Give back all the data exactly, line by line.
(Data extract Opens)
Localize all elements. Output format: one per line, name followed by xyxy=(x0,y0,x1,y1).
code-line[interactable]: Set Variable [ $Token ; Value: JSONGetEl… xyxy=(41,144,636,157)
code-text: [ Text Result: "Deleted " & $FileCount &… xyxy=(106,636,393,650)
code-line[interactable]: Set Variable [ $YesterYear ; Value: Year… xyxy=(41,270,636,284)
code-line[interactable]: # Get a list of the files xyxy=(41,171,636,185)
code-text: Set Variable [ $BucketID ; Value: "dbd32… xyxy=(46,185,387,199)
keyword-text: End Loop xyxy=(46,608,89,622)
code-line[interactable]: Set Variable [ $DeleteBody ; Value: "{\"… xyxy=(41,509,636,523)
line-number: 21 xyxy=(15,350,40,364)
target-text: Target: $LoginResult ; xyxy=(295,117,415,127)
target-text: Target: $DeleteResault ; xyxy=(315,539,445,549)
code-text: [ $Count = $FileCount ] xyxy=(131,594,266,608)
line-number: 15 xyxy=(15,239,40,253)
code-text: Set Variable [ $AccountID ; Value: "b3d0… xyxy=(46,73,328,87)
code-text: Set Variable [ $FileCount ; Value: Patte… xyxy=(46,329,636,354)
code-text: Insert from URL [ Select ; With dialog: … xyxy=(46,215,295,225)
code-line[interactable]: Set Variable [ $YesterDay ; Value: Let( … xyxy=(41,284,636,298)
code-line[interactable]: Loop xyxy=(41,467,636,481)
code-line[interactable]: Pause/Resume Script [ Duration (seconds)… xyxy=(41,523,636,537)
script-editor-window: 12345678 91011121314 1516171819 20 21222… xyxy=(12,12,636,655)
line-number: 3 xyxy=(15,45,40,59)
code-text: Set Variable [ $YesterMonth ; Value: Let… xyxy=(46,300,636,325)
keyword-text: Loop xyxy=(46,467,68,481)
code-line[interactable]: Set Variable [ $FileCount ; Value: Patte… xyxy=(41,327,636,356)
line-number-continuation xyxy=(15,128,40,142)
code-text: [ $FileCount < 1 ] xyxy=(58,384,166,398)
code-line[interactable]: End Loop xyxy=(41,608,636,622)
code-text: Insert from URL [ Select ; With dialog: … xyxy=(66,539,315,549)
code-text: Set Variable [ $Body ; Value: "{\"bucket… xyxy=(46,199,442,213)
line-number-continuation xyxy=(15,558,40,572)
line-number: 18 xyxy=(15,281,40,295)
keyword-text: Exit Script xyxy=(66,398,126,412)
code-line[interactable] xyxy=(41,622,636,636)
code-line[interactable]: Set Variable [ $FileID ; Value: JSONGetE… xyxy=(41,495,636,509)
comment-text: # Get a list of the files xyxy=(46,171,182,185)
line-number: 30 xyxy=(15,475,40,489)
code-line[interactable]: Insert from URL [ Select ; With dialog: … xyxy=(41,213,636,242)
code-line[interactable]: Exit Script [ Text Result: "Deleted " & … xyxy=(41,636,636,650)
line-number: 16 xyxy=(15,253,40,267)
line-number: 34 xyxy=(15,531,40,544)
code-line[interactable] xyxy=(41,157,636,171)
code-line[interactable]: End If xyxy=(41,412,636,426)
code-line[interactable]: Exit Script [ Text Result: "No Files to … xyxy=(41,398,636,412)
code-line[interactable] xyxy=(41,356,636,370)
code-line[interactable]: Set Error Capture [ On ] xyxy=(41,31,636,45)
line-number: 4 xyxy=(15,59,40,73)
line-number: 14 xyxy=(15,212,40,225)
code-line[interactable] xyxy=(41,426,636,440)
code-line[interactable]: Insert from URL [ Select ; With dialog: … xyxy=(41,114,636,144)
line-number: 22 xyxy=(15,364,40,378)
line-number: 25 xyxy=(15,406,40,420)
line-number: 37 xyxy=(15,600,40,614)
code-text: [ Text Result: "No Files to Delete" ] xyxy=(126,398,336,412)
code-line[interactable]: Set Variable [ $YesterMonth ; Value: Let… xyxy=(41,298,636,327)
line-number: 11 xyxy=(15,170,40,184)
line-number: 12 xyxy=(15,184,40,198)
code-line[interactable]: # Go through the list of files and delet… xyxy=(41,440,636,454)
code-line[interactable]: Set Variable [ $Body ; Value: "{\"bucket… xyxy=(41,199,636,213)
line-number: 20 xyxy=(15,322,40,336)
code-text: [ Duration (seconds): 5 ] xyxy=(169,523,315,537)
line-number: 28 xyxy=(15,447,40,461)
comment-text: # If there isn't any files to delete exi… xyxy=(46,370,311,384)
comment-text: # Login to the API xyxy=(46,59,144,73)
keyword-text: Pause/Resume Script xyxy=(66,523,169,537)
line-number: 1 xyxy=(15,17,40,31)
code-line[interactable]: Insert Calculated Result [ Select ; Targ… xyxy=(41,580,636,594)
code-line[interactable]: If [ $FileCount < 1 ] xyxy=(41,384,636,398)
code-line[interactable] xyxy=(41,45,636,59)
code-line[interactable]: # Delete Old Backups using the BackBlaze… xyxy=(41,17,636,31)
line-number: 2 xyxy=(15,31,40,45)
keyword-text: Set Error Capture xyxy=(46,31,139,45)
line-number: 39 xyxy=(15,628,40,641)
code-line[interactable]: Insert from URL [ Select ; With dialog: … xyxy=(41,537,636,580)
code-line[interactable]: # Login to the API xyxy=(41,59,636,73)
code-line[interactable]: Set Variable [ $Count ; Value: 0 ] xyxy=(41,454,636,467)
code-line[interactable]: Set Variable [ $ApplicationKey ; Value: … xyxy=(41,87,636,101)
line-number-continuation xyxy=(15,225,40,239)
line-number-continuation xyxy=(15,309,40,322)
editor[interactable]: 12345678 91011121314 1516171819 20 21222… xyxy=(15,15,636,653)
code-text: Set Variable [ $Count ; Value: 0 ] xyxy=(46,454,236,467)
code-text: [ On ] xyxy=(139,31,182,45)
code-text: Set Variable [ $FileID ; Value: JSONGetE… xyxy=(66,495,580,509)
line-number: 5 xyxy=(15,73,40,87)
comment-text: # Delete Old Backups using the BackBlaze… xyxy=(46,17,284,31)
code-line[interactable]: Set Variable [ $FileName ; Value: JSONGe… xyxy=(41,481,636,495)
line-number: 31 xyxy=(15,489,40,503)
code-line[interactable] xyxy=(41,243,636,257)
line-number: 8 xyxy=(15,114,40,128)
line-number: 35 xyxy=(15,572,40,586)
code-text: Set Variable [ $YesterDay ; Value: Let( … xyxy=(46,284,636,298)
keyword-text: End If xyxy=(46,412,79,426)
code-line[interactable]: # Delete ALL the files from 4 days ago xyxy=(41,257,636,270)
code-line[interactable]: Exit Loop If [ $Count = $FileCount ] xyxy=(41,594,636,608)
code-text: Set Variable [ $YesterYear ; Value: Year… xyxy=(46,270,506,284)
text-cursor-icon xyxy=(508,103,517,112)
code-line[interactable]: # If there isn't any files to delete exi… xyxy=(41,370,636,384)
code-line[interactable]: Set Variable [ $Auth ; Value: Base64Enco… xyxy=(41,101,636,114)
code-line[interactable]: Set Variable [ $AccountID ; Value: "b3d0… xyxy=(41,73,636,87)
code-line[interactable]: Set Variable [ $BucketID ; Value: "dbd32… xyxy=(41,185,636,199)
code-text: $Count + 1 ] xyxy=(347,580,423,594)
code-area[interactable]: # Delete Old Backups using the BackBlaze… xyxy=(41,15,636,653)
(Data extract Closes)
▶ **Written reply**:
Localize all elements. Output format: one per line, name followed by xyxy=(x0,y0,x1,y1).
code-line[interactable]: Set Variable [ $Token ; Value: JSONGetEl… xyxy=(41,144,636,157)
code-text: [ Text Result: "Deleted " & $FileCount &… xyxy=(106,636,393,650)
code-line[interactable]: Set Variable [ $YesterYear ; Value: Year… xyxy=(41,270,636,284)
code-line[interactable]: # Get a list of the files xyxy=(41,171,636,185)
code-text: Set Variable [ $BucketID ; Value: "dbd32… xyxy=(46,185,387,199)
keyword-text: End Loop xyxy=(46,608,89,622)
code-line[interactable]: Set Variable [ $DeleteBody ; Value: "{\"… xyxy=(41,509,636,523)
line-number: 21 xyxy=(15,350,40,364)
target-text: Target: $LoginResult ; xyxy=(295,117,415,127)
target-text: Target: $DeleteResault ; xyxy=(315,539,445,549)
code-text: [ $Count = $FileCount ] xyxy=(131,594,266,608)
line-number: 15 xyxy=(15,239,40,253)
code-text: Set Variable [ $AccountID ; Value: "b3d0… xyxy=(46,73,328,87)
code-text: Set Variable [ $FileCount ; Value: Patte… xyxy=(46,329,636,354)
code-text: Insert from URL [ Select ; With dialog: … xyxy=(46,215,295,225)
code-line[interactable]: Set Variable [ $YesterDay ; Value: Let( … xyxy=(41,284,636,298)
code-line[interactable]: Loop xyxy=(41,467,636,481)
code-line[interactable]: Pause/Resume Script [ Duration (seconds)… xyxy=(41,523,636,537)
script-editor-window: 12345678 91011121314 1516171819 20 21222… xyxy=(12,12,636,655)
line-number: 3 xyxy=(15,45,40,59)
code-text: Set Variable [ $YesterMonth ; Value: Let… xyxy=(46,300,636,325)
keyword-text: Loop xyxy=(46,467,68,481)
code-line[interactable]: Set Variable [ $FileCount ; Value: Patte… xyxy=(41,327,636,356)
line-number-continuation xyxy=(15,128,40,142)
code-text: [ $FileCount < 1 ] xyxy=(58,384,166,398)
code-line[interactable]: End Loop xyxy=(41,608,636,622)
code-text: Insert from URL [ Select ; With dialog: … xyxy=(66,539,315,549)
code-text: Set Variable [ $Body ; Value: "{\"bucket… xyxy=(46,199,442,213)
line-number-continuation xyxy=(15,558,40,572)
line-number: 18 xyxy=(15,281,40,295)
keyword-text: Exit Script xyxy=(66,398,126,412)
code-line[interactable] xyxy=(41,622,636,636)
code-line[interactable]: Set Variable [ $FileID ; Value: JSONGetE… xyxy=(41,495,636,509)
comment-text: # Get a list of the files xyxy=(46,171,182,185)
line-number: 30 xyxy=(15,475,40,489)
code-line[interactable]: Insert from URL [ Select ; With dialog: … xyxy=(41,213,636,242)
code-line[interactable]: Exit Script [ Text Result: "Deleted " & … xyxy=(41,636,636,650)
line-number: 16 xyxy=(15,253,40,267)
line-number: 34 xyxy=(15,531,40,544)
code-line[interactable] xyxy=(41,157,636,171)
code-line[interactable]: End If xyxy=(41,412,636,426)
code-line[interactable]: Exit Script [ Text Result: "No Files to … xyxy=(41,398,636,412)
code-line[interactable] xyxy=(41,356,636,370)
code-line[interactable]: Set Error Capture [ On ] xyxy=(41,31,636,45)
line-number: 4 xyxy=(15,59,40,73)
line-number: 14 xyxy=(15,212,40,225)
code-line[interactable] xyxy=(41,426,636,440)
code-line[interactable]: Insert from URL [ Select ; With dialog: … xyxy=(41,114,636,144)
line-number: 22 xyxy=(15,364,40,378)
line-number: 25 xyxy=(15,406,40,420)
line-number: 37 xyxy=(15,600,40,614)
code-text: [ Text Result: "No Files to Delete" ] xyxy=(126,398,336,412)
code-line[interactable]: Set Variable [ $YesterMonth ; Value: Let… xyxy=(41,298,636,327)
line-number: 11 xyxy=(15,170,40,184)
line-number: 12 xyxy=(15,184,40,198)
code-line[interactable]: # Go through the list of files and delet… xyxy=(41,440,636,454)
code-line[interactable]: Set Variable [ $Body ; Value: "{\"bucket… xyxy=(41,199,636,213)
line-number: 20 xyxy=(15,322,40,336)
code-text: [ Duration (seconds): 5 ] xyxy=(169,523,315,537)
line-number: 28 xyxy=(15,447,40,461)
comment-text: # If there isn't any files to delete exi… xyxy=(46,370,311,384)
comment-text: # Login to the API xyxy=(46,59,144,73)
keyword-text: Pause/Resume Script xyxy=(66,523,169,537)
line-number: 1 xyxy=(15,17,40,31)
code-line[interactable]: Insert Calculated Result [ Select ; Targ… xyxy=(41,580,636,594)
code-line[interactable]: If [ $FileCount < 1 ] xyxy=(41,384,636,398)
code-line[interactable] xyxy=(41,45,636,59)
code-line[interactable]: # Delete Old Backups using the BackBlaze… xyxy=(41,17,636,31)
line-number: 2 xyxy=(15,31,40,45)
keyword-text: Set Error Capture xyxy=(46,31,139,45)
line-number: 39 xyxy=(15,628,40,641)
code-line[interactable]: Insert from URL [ Select ; With dialog: … xyxy=(41,537,636,580)
code-line[interactable]: # Login to the API xyxy=(41,59,636,73)
code-line[interactable]: Set Variable [ $Count ; Value: 0 ] xyxy=(41,454,636,467)
code-line[interactable]: Set Variable [ $ApplicationKey ; Value: … xyxy=(41,87,636,101)
line-number-continuation xyxy=(15,225,40,239)
line-number-continuation xyxy=(15,309,40,322)
editor[interactable]: 12345678 91011121314 1516171819 20 21222… xyxy=(15,15,636,653)
code-text: Set Variable [ $Count ; Value: 0 ] xyxy=(46,454,236,467)
code-text: [ On ] xyxy=(139,31,182,45)
code-text: Set Variable [ $FileID ; Value: JSONGetE… xyxy=(66,495,580,509)
line-number: 5 xyxy=(15,73,40,87)
comment-text: # Delete Old Backups using the BackBlaze… xyxy=(46,17,284,31)
code-line[interactable]: Set Variable [ $FileName ; Value: JSONGe… xyxy=(41,481,636,495)
line-number: 31 xyxy=(15,489,40,503)
code-line[interactable] xyxy=(41,243,636,257)
line-number: 8 xyxy=(15,114,40,128)
line-number: 35 xyxy=(15,572,40,586)
code-text: Set Variable [ $YesterDay ; Value: Let( … xyxy=(46,284,636,298)
keyword-text: End If xyxy=(46,412,79,426)
code-line[interactable]: # Delete ALL the files from 4 days ago xyxy=(41,257,636,270)
code-line[interactable]: Exit Loop If [ $Count = $FileCount ] xyxy=(41,594,636,608)
code-text: Set Variable [ $YesterYear ; Value: Year… xyxy=(46,270,506,284)
text-cursor-icon xyxy=(508,103,517,112)
code-line[interactable]: # If there isn't any files to delete exi… xyxy=(41,370,636,384)
code-line[interactable]: Set Variable [ $Auth ; Value: Base64Enco… xyxy=(41,101,636,114)
code-line[interactable]: Set Variable [ $AccountID ; Value: "b3d0… xyxy=(41,73,636,87)
code-line[interactable]: Set Variable [ $BucketID ; Value: "dbd32… xyxy=(41,185,636,199)
code-text: $Count + 1 ] xyxy=(347,580,423,594)
code-area[interactable]: # Delete Old Backups using the BackBlaze… xyxy=(41,15,636,653)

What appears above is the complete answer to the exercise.